WHAT IS REQUIRED → Find the line with "natürlich wieder auf Damaged Goods." in the entries below, then reproduce it and every line after it down to and including the line with "Lectura de palabras en tarjet", exactly.

DATA IN THIS EXERCISE →
__________
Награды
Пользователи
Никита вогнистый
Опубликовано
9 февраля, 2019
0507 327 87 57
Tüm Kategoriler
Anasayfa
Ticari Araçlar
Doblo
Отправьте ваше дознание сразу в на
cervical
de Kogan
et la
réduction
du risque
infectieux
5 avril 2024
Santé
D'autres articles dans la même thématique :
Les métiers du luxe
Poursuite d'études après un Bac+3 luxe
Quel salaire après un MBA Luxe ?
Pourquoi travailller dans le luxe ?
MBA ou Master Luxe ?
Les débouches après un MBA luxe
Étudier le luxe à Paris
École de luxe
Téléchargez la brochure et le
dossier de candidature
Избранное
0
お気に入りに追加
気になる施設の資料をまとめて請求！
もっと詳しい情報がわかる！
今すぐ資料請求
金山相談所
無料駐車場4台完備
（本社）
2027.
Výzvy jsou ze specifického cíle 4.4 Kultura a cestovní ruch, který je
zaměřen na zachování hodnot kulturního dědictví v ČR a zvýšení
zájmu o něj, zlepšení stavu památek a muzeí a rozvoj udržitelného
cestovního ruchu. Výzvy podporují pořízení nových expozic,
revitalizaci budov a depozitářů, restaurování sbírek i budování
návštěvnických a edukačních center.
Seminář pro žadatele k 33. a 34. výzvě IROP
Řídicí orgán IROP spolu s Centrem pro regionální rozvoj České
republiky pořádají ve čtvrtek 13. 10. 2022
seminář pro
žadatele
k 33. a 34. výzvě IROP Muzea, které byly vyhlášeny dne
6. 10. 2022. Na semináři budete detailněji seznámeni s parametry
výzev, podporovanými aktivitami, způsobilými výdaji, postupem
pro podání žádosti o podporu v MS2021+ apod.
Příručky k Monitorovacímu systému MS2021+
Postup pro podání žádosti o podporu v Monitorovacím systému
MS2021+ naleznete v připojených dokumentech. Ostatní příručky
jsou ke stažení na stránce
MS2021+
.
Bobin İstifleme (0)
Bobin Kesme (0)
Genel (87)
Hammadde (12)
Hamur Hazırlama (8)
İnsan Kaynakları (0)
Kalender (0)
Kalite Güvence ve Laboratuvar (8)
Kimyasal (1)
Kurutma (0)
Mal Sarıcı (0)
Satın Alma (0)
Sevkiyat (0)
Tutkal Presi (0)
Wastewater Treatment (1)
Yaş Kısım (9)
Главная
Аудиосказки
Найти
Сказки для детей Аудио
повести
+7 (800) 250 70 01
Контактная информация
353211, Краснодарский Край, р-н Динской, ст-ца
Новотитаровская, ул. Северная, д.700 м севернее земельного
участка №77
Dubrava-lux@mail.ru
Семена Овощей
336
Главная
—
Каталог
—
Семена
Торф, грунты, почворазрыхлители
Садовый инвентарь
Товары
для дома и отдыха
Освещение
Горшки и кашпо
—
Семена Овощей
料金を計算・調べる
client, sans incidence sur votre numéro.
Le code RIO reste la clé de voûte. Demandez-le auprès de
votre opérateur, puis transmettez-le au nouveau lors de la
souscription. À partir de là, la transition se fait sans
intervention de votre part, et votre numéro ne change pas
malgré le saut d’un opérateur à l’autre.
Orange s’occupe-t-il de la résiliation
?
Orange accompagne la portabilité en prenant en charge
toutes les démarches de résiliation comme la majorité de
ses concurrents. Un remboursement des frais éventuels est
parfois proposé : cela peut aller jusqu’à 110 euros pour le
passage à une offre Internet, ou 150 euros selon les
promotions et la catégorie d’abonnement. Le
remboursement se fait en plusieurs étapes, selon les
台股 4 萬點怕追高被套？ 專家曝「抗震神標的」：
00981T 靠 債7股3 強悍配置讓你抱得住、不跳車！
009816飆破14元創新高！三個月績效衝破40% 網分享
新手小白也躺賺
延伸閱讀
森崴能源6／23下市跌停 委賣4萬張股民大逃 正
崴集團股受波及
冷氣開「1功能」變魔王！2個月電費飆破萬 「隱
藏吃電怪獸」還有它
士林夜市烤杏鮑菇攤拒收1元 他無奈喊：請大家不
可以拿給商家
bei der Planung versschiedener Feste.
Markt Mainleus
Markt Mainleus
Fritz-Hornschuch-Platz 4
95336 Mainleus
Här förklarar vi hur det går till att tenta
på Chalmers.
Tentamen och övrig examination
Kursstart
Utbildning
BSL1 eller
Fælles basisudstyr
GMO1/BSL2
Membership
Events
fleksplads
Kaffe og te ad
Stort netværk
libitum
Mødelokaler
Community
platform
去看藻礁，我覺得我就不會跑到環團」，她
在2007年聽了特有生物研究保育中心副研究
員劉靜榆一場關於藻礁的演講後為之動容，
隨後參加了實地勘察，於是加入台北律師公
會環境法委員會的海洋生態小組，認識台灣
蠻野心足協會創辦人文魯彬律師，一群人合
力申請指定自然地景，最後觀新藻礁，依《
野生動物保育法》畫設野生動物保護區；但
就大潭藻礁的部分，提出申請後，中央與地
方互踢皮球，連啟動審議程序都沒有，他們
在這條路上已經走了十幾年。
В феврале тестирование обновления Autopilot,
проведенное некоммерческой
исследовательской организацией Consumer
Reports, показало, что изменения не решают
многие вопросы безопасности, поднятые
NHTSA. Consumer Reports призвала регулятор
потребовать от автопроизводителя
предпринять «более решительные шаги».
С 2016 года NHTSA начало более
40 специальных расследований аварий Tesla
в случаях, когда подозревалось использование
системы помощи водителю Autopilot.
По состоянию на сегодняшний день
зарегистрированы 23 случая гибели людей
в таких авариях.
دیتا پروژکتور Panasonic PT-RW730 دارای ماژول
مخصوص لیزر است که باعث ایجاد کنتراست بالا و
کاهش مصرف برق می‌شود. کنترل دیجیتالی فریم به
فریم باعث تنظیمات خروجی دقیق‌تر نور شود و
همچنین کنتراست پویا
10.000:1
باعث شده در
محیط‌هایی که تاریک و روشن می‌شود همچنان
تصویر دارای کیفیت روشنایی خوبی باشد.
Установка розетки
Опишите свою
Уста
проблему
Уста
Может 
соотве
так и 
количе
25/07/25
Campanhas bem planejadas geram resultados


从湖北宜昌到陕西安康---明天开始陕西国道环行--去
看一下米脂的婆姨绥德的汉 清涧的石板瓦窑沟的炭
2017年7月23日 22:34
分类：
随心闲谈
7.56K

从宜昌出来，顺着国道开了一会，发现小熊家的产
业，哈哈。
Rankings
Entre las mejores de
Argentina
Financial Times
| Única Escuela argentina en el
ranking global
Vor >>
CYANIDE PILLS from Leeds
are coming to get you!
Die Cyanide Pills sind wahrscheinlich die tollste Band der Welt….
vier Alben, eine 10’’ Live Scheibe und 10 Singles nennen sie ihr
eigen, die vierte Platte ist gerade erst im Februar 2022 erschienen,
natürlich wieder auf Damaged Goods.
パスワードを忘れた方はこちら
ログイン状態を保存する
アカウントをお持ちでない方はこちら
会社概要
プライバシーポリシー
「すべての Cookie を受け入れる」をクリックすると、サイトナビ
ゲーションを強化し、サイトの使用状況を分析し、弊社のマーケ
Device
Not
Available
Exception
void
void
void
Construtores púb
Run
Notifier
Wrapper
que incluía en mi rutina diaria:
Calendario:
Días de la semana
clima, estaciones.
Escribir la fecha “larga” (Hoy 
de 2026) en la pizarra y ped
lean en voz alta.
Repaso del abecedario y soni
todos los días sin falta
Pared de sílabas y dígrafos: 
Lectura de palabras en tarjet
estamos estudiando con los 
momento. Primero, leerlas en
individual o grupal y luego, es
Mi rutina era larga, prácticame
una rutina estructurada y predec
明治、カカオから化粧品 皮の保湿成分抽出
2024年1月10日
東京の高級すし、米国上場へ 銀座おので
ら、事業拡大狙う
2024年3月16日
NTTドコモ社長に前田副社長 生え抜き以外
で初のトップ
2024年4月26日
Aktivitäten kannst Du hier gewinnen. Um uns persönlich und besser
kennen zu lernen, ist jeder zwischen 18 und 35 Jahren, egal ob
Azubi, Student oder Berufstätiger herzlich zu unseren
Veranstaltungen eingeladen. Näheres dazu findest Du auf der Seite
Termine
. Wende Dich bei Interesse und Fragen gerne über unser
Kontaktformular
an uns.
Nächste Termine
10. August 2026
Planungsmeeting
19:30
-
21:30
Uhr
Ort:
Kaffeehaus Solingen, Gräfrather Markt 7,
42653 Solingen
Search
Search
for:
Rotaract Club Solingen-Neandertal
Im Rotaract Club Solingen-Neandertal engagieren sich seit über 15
__________
FINAL ANSWER →
natürlich wieder auf Damaged Goods.
パスワードを忘れた方はこちら
ログイン状態を保存する
アカウントをお持ちでない方はこちら
会社概要
プライバシーポリシー
「すべての Cookie を受け入れる」をクリックすると、サイトナビ
ゲーションを強化し、サイトの使用状況を分析し、弊社のマーケ
Device
Not
Available
Exception
void
void
void
Construtores púb
Run
Notifier
Wrapper
que incluía en mi rutina diaria:
Calendario:
Días de la semana
clima, estaciones.
Escribir la fecha “larga” (Hoy 
de 2026) en la pizarra y ped
lean en voz alta.
Repaso del abecedario y soni
todos los días sin falta
Pared de sílabas y dígrafos: 
Lectura de palabras en tarjet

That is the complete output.